An MUA in such cases is definitely a shared decision process after a thorough discussion of the relevant risks and complications. Nerve and vessel damage and fracture are certainly risks of an MUA in the given case. Scarification in and around the multiple revision knee could expectedly tether the peroneal nerve. An MUA-related peroneal injury occurred is a bad outcome, but it is not necessarily a complication from a breach of the standard of care. A fracture of the proximal tibial tuberosity would cause local bleeding and pressure, both of which could directly affect the function of the juxtaposed peroneal nerve. Treatment options, in lieu of the peroneal nerve involvement, include watchful waiting to see if the nerve function returns with dissolution of the swelling and local noxious red cells from the bleeding. If nerve function fails to return as expected (in weeks), nerve conduction studies would be appropriate. If the surgeon felt the peroneal nerve was actually "torn" or disrupted, formal surgical acute exploration would be indicated. I would offer early exploration to decompress the nerve and evacuate the hematoma and "lay eyes" on the nerve to formally inspect for injury. I am often asked to arthroscope stiff TKR knees to perform a more gentle scar tissue removal often found within the joint. I agree that wo different orthopedic surgeons may offer a different opinion with regards to how best to manage the stiff TKR. The potential real question is with regards to how the nerve injury was managed after the injury occurred. Was it addressed appropriately to best mitigate the damage from the injury?

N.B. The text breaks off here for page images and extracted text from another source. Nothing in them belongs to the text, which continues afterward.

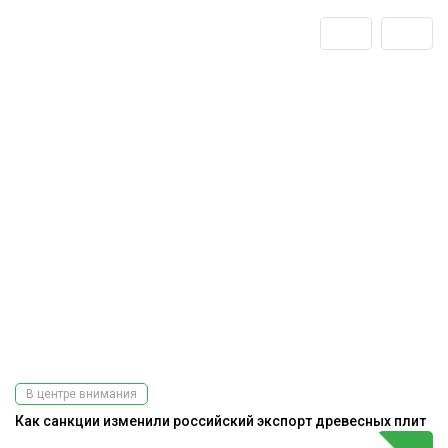
В центре внимания
Как санкции изменили российский экспорт древесных плит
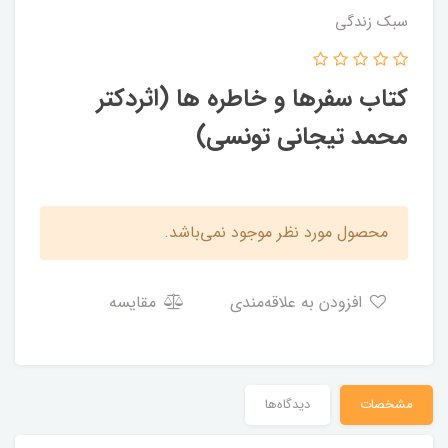
سبک زندگی
کتاب سفرها و خاطره ها (اثردکتر
محمد تیجانی تونسی)
محصول مورد نظر موجود نمی‌باشد.
افزودن به علاقه‌مندی
مقایسه
مشخصات
دیدگاه‌ها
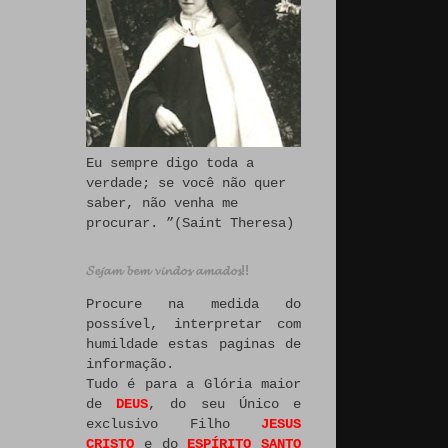
Eu sempre digo toda a
verdade; se você não quer
saber, não venha me
procurar. ”(Saint Theresa)
𝓢𝓮𝓳𝓪𝓶 𝓫𝓮𝓶 𝓿𝓲𝓷𝓭𝓸𝓼 𝓪𝓶𝓪𝓭𝓸𝓼!!
Procure na medida do
possível, interpretar com
humildade estas paginas de
informação.
Tudo é para a Glória maior
de
DEUS
, do seu Único e
exclusivo Filho
JESUS
CRISTO
e do
ESPÍRITO SANTO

Do you believe there might have been causation (i.e. the medical error resulted in an injury)?

0 10
6 - More Likely Than Not

I do feel there is causation as the peroneal function by assumption was fully functional prior to the MUA. The real issue may be as to how the injury was managed after the occurrence.

What makes you a good expert for this case?

I am a board certified sports medicine fellowship surgeon with a large and very high volume tertiary referral practice. I manage difficult cases involving complex knee pathology on a daily basis.

How often do you encounter cases similar to this one in your practice?

I routinely am referred complex knee cases that require complex surgical planning. Stiff postoperative knees from major reconstruction or after TKR or routinely sent to me for definitive management. I have not personally seen a peroneal injury due to my own MUA, but have been sent similar patients and have treated them "aggressively", and often with early nerve decompression and exploration.